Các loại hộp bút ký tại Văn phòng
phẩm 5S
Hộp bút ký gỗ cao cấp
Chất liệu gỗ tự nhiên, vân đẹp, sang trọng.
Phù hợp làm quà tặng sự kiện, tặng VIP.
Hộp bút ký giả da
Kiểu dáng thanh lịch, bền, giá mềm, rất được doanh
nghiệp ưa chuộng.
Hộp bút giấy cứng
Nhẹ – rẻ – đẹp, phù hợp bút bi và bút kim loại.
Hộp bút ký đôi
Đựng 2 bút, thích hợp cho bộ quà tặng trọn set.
--------------------------------------------------
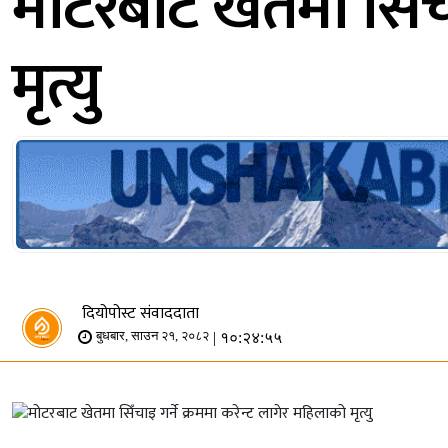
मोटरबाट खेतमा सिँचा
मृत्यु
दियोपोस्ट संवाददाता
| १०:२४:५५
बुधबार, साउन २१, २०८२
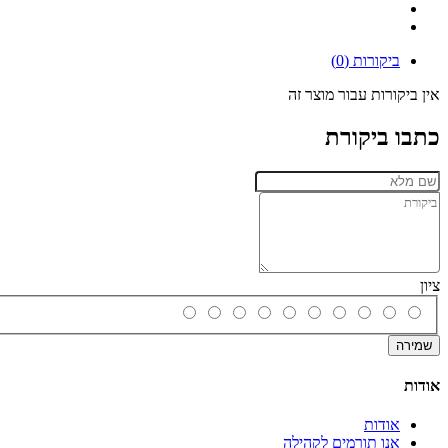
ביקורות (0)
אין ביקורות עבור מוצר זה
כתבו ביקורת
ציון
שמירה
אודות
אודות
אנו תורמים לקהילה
--------------------------------------------------
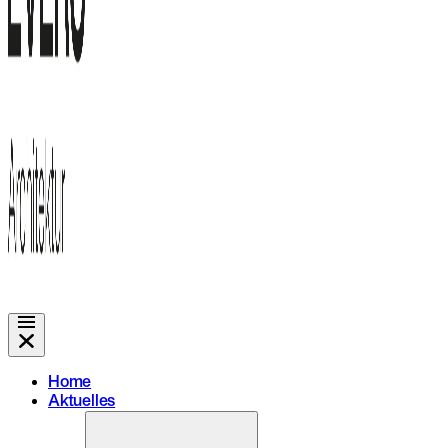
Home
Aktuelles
--------------------------------------------------
▶ What you will do: Once you find the line with "Các loại hộp bút ký tại Văn phòng" above, print it and every line after it up to and including the line with "Đựng 2 bút, thích", exactly as written and nothing else.

▶ Output of the task:
Các loại hộp bút ký tại Văn phòng
phẩm 5S
Hộp bút ký gỗ cao cấp
Chất liệu gỗ tự nhiên, vân đẹp, sang trọng.
Phù hợp làm quà tặng sự kiện, tặng VIP.
Hộp bút ký giả da
Kiểu dáng thanh lịch, bền, giá mềm, rất được doanh
nghiệp ưa chuộng.
Hộp bút giấy cứng
Nhẹ – rẻ – đẹp, phù hợp bút bi và bút kim loại.
Hộp bút ký đôi
Đựng 2 bút, thích hợp cho bộ quà tặng trọn set.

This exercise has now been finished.